荒涼としたオリーヴ山には、身を隠す場所もありません。振り向けばすぐに見つかってしまいます。兄弟子はしかし、一心不乱に山を登って行きました。と、山の方から一羽の白鳩が飛んできて、兄弟子の胸で羽根を休めました。生贄用だったのでしょうか、嘴の折れた哀れな白鳩を慈しんでいるお姿に声をかけようとも思ったのですが、白鳩が飛び去ってしまうとすぐに、祈りを奉げ始めました。兄弟子が何を祈っているのかは分かりませんが、私も、兄弟子の祈りが聞き入れられるよう、祈りました。しかし正直な話、お腹が空いていて、あまり集中できませんでした。それなので、兄弟子の方が先に私に気がついてしまいました。
「君が遣わされてきたのかい?」
「いえ、街で姿をお見かけしたので…。」
いけないこととは思ったのですけど、と、私は言い訳がましく言いましたが、兄弟子の期待していた応えは、それではないようでした。溜息をついて、昼食を分けてほしいと言ってきました。願ってもいないことだったので、私はパンを裂き、兄弟子と共に山に座り、エルサレムの街を見下ろし、少し遅い昼食にすることにしました。
「君に…。」
「はい。」
「君にとって、隣人とは誰だい?」
「神を愛するユダヤ人です。」
私は自信を持ってそう言いましたが、兄弟子は浮かない顔でした。これは師の教えでもあったので、私は何の迷いもなく答えたのですが、それは間違いだったようです。今となっても、この時どう答えればよかったのか分かりません。
「わたしは…。ヘレニストだけれども、君にとって隣人かい?」
「たとえ貴方が、エジプト語を話しても、アラム語を話しても、ヘブライ語を話しても、それこそ東方の言葉を話したとしても、貴方は私の大切な隣人です。あのような如何わしい噂をお気になさってるんですか?」
「うわさ? ああ、あの嫉みに満ちた山鳩の囀(さえず)りのことかな。」
「そうです。そんなことでお悩みなら、先生に直談判した方がいいに決まってます。」
「ははは。違うよ、そんなんじゃないよ。この間、若いラビがなかなか面白いことを言っていてね。考えさせられたんだ。」
「はぁ…。」
口では笑っていても、兄弟子の顔は憔悴していました。考えさせられたなんて、そんな生ぬるい言葉では表現しきれないくらいの苦しみがあったのでしょう。もしかしたら罵声を浴びせられたのかもしれません。私はけれども、それより先は言えませんでした。私は、口では兄弟子と師と、超えたことがありません。兄弟子を黙らせたと言うその説教を、聞いた私が更に躓き、兄弟子の前に横たわってしまうかもしれないからです。兄弟子は裂かれたパンを口にして考え込んでいるばかりで、場の空気は只管悪く、私は屠殺場で迷子になっているかのような気分でした。
「ガリラヤにね。」
「はい。」
「帰ろうと思うんだ。」
「はい…。…ええ!?」
思わず私は口の中のパンを吐き出しそうになってしまいました。慌ててパンを呑み込み、一体どういうことかと兄弟子を問い詰めました。私は兄弟子を失いたくありませんでしたから。あまりに私が興奮して問い詰めるので、兄弟子はパンを落とし、私はそれを踏みつけてしまいました。

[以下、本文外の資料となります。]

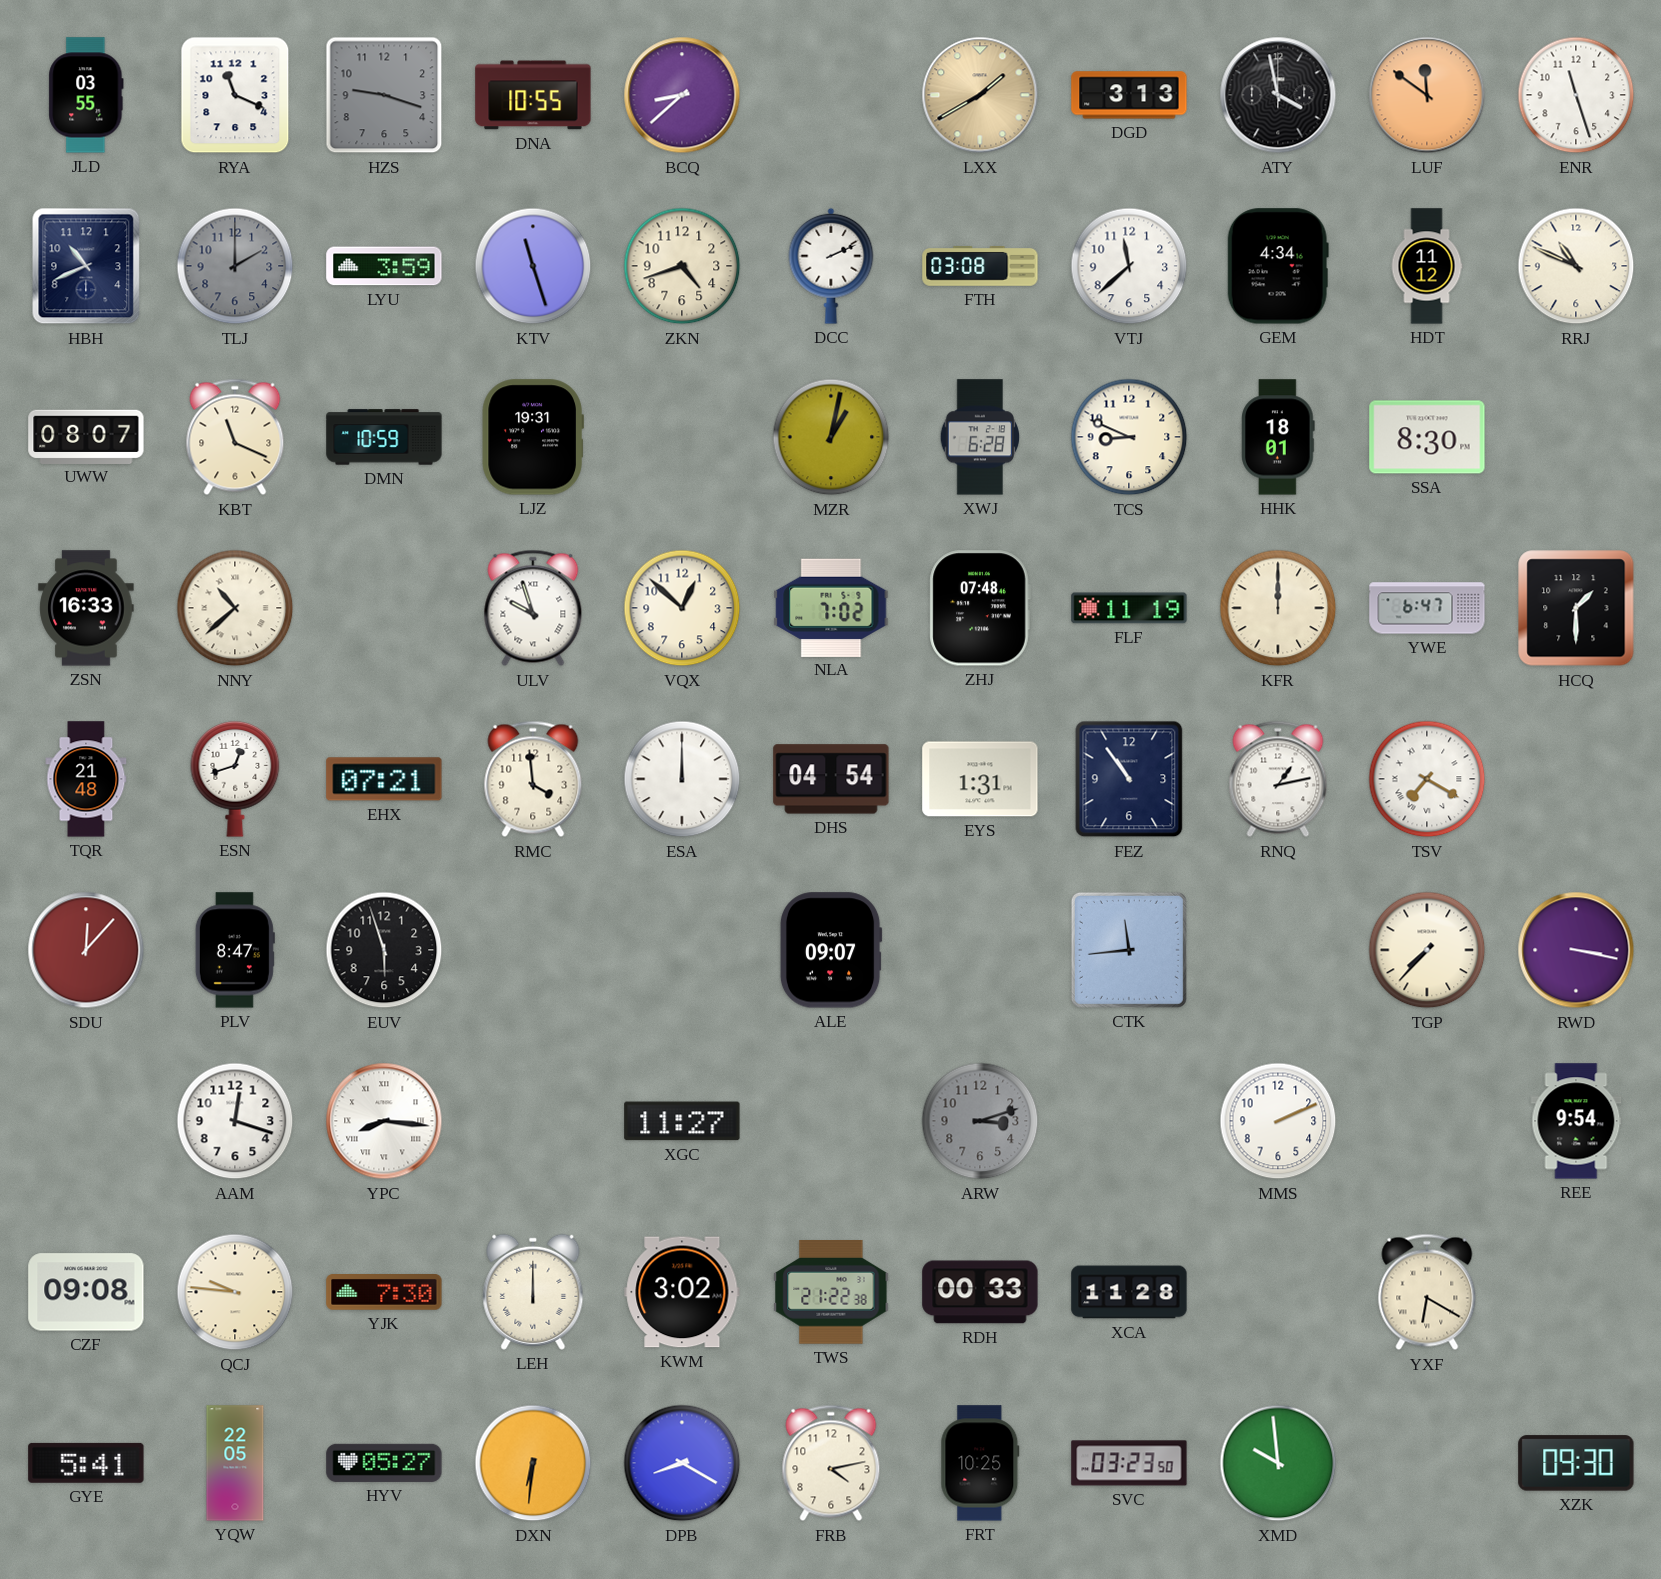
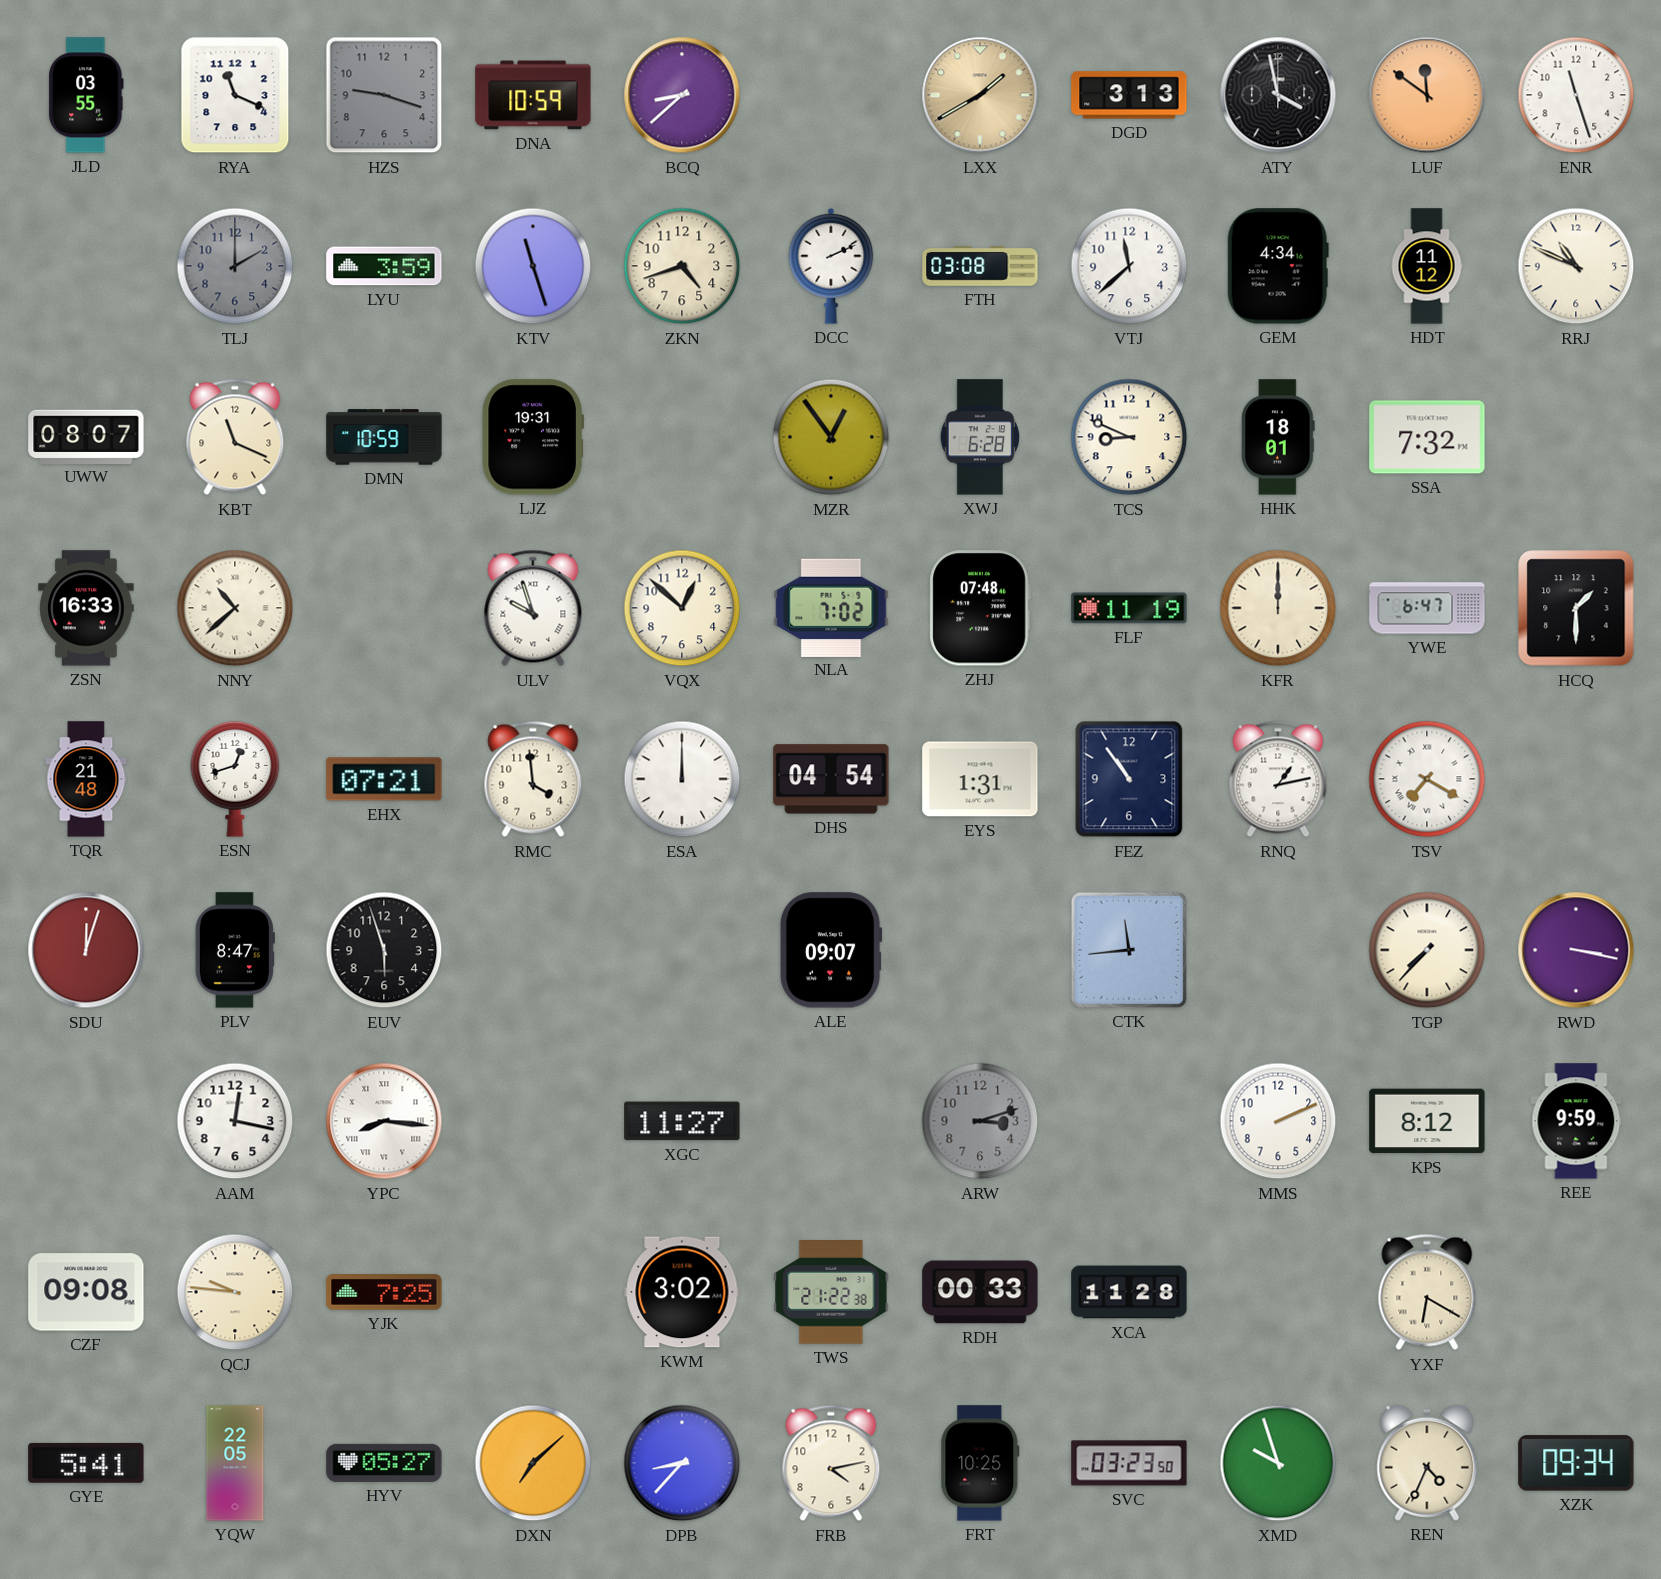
DNA: 10:55 -> 10:59
HBH: 10:41 -> none
MZR: 1:02 -> 12:54
SSA: 8:30 -> 7:32
SDU: 12:07 -> 12:03
AAM: 12:18 -> 12:17
KPS: none -> 8:12
REE: 9:54 -> 9:59
YJK: 7:30 -> 7:25
LEH: 12:00 -> none
DXN: 6:31 -> 7:08
DPB: 8:20 -> 8:37
XMD: 9:59 -> 9:57
REN: none -> 4:34
XZK: 09:30 -> 09:34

「落ち着きなさい、破門されたとか、そういうわけじゃないんだよ。」
「それなら一体どうして!」
「暖簾分けだよ。君も知っているだろう? ガリラヤなんかには、頭が良くても貧しくて学問を修められない若者が沢山いるんだ。そういう子たちに、わたしが師匠の教えを伝えたいと思っただけだよ。」
「何も貴方じゃなくたっていいじゃないですか! それこそ他の兄弟子でも…。あ、貴方が行くことはない!」
「わたしはガリラヤに地の利があるから、わたしが一番適任だよ。それ以前にこの話は、まだ先生に言ってもいないんだよ。」
それを聞いて、私は少し冷静になりました。師が兄弟子を手放すはずがない、その時は本当にそう思ったのです。少なくとも次の刈入れの時期を迎えられると、私は信じておりました。
「何を動揺しているんだい? 『我らは神の中に生き、動き、存在する』と、詩人も言っているじゃないか。どこにいても、わたし達は一緒だよ?」
「それなら、どこにいても同じはずです。私は、貴方に去ってほしくない。」
「あはは、熱烈だなあ、照れちゃうな。実直なのはいいことだけどね、もう少し言動に気を付けたまえよ。山鳩たちは、どこにでもいるのだからね。」
しかし時は満ちていたのです。刈入れの時期が来る前に、兄弟子は私の前から去って行かれました。